If you like to do things yourself a tail fan is a perfect project.
http://www.vandykestaxidermy.com/Turkey-Tail-and-Beard-Kits-C19.aspx
check out the how to links on this page.


----------



## TEX-O-BOB (Sep 12, 2007)

$40-$70 would be low-ball pricing...


----------



## JLP (Dec 3, 2013)

Cut tail off at 2 or 3 layers in. Then wire brush fleshy part of feather butts. Wash in dawn soap dry with shop vac on blow. Then borax the fleshy feather butts spread fan out hot glue or bondo into place put on plaque done and done easy 20 min tops.


----------



## Longgun (Sep 7, 2007)

presentation worthy in 20 min?


have any ocean front property to sell by chance?


----------



## Longgun (Sep 7, 2007)

This sure as heck didnt take twenty minutes:


----------



## Jeff Bringhurst (May 20, 2009)

sknabnoj said:


> I'm just wondering if it would be worth trying to mount my own fan and beard (assuming I'm able to harvest a turkey).

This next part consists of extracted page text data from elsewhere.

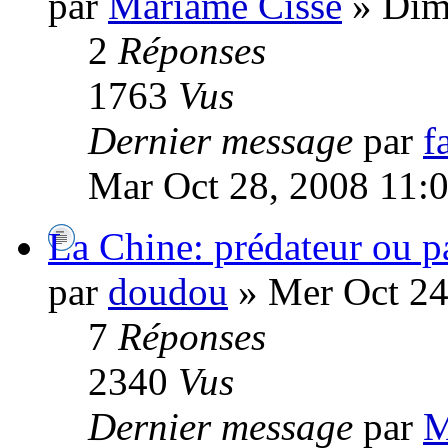
par
Mariame Cissé
» Dim
2
Réponses
1763
Vus
Dernier message
par
f
Mar Oct 28, 2008 11:
La Chine: prédateur ou pa
par
doudou
» Mer Oct 24
7
Réponses
2340
Vus
Dernier message
par
M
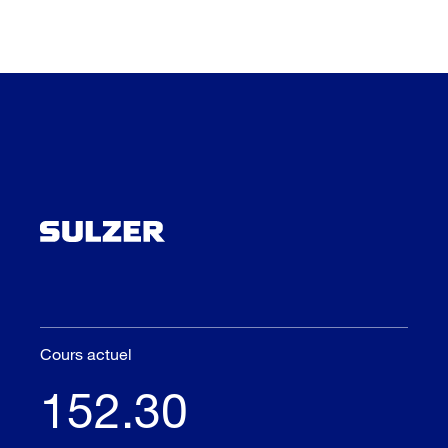
Cours actuel
152.30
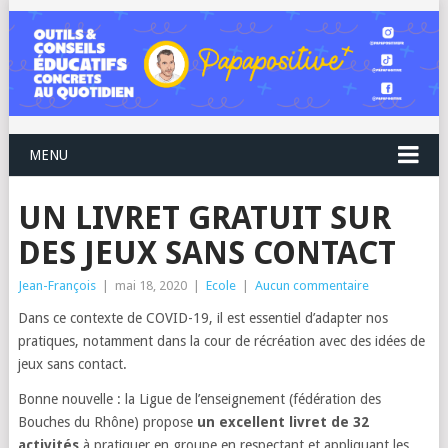
MENU
UN LIVRET GRATUIT SUR
DES JEUX SANS CONTACT
Jean-François
|
mai 18, 2020
|
Ecole
|
Aucun commentaire
Dans ce contexte de COVID-19, il est essentiel d’adapter nos
pratiques, notamment dans la cour de récréation avec des idées de
jeux sans contact.
Bonne nouvelle : la Ligue de l’enseignement (fédération des
Bouches du Rhône) propose
un excellent livret de 32
activités
à pratiquer en groupe en respectant et appliquant les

If so, any good tutorials or steps you suggest?
> 
> How much would it cost to have a taxidermist do it professionally if I were to go down that road?


I did mine on my own this year. It took a couple weeks and I found some good tutorials along with some advise from one of our local taxidermist. I bought a fan mount plate off of Amazon for $15.00.

If you really want a trophy to hang on the wall, take it to a taxidermist.


----------



## JLP (Dec 3, 2013)

this fan was done in 20 mins. No it's not on a panel yet. And the bondo still needs to be sanded down to if on the panel so I guess your right.


----------